====== Records for this exercise ======
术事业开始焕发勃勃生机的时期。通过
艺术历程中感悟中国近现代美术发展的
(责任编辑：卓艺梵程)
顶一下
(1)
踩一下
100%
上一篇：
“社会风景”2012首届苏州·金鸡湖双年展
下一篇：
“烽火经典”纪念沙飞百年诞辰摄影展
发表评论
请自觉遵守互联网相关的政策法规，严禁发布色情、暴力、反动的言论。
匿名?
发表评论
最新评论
======
====== Records for this exercise ======
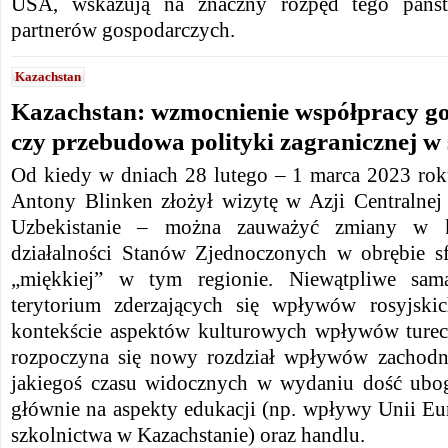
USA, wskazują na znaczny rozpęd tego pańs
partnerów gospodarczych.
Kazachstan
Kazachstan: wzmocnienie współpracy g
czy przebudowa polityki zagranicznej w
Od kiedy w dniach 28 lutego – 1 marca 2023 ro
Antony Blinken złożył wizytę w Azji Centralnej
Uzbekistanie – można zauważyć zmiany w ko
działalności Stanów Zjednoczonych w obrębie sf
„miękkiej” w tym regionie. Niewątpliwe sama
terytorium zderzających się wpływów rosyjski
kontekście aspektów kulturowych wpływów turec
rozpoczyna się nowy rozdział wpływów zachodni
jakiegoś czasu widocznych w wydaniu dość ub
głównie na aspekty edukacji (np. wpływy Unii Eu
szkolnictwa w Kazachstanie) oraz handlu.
======
What is being asked » Where a line above includes "wpływów", copy that line.

Result of this exercise »
terytorium zderzających się wpływów rosyjski
kontekście aspektów kulturowych wpływów turec
rozpoczyna się nowy rozdział wpływów zachodni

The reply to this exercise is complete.